In deze zaak heeft appellante, een pluimveehouder, beroep ingesteld tegen een uitspraak van het Tuchtgerecht Productschap Pluimvee en Eieren, waarin haar een boete van € 4.500,- werd opgelegd wegens overtreding van de welzijnsnorm voor vleeskuikenouderdieren. De uitspraak van het tuchtgerecht dateert van 15 oktober 2013 en betreft een situatie waarin appellante meer dieren hield dan toegestaan, wat resulteerde in onvoldoende vloeroppervlak per dier. Het College van Beroep voor het Bedrijfsleven heeft op 23 april 2015 de zaak behandeld.
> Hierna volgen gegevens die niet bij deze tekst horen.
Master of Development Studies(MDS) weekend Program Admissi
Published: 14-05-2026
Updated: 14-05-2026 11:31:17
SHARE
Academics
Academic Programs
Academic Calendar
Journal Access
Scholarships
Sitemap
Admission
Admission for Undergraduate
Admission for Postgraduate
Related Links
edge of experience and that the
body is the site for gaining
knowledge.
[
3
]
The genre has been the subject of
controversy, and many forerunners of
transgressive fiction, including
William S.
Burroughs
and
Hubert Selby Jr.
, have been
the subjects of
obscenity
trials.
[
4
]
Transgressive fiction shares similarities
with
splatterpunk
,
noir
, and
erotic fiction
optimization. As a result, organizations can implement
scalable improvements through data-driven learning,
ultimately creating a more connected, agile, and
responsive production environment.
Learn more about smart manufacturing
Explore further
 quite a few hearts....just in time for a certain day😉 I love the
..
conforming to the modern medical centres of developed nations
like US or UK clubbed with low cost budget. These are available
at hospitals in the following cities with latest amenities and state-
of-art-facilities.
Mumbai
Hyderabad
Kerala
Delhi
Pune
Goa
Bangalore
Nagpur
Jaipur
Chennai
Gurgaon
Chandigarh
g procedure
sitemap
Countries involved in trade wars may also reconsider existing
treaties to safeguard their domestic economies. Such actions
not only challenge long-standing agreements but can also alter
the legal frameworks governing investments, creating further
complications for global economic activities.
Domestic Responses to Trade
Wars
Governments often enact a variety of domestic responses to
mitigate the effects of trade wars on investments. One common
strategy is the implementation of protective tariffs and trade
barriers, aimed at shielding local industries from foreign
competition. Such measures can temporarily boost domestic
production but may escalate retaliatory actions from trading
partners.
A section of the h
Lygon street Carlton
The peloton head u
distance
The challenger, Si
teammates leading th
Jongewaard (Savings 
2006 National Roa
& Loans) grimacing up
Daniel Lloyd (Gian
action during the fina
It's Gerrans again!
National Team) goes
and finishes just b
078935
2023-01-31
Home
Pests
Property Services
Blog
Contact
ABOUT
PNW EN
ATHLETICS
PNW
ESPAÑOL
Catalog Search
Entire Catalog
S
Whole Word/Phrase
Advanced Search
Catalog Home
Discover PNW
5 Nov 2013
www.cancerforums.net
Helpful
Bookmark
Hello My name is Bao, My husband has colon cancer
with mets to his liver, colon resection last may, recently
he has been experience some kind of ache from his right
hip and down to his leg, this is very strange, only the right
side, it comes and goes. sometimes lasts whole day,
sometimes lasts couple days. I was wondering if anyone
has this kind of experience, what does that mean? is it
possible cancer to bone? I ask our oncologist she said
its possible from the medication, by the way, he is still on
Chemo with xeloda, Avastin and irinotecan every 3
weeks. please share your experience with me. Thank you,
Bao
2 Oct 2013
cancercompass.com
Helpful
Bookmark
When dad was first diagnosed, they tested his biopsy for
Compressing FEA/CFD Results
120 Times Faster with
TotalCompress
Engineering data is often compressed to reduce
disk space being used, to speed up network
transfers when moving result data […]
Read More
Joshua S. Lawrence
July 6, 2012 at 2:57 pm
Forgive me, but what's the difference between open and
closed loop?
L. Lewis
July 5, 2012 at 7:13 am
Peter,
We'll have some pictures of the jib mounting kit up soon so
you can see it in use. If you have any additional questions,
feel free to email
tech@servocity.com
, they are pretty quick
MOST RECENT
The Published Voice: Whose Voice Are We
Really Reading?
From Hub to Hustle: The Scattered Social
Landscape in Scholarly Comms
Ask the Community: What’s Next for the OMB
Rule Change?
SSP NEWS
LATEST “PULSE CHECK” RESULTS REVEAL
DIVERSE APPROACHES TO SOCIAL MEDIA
Tijdens de zitting zijn de gemachtigde van appellante, haar bestuurder en een vertegenwoordiger van de Minister van Economische Zaken aanwezig geweest.
Het College heeft overwogen dat de Wet opheffing bedrijfslichamen op 1 januari 2015 in werking is getreden, wat invloed heeft op de tuchtrechtspraak. De relevante verordening, die de welzijnsnormen voor vleeskuikenouderdieren regelt, stelt dat per vleeskuikenouderdier minimaal 1.300 cm2 vloeroppervlak beschikbaar moet zijn. Het tuchtgerecht had vastgesteld dat appellante dit niet had nageleefd, wat leidde tot de opgelegde boete. Het College heeft de ernst van de overtreding erkend, maar ook de omstandigheden waaronder deze heeft plaatsgevonden, zoals een hoge uitval van dieren door een hittegolf, in overweging genomen.
Uiteindelijk heeft het College de boete verlaagd naar € 3.600,-, waarvan € 1.800,- voorwaardelijk is, met een proeftijd van twee jaar. Het College heeft de eerdere uitspraak van het tuchtgerecht vernietigd en zelf de zaak afgedaan, waarbij het de verantwoordelijkheid van appellante voor de naleving van de welzijnsnormen benadrukt. De uitspraak is openbaar uitgesproken en berust mede op de Wet turbo 2004.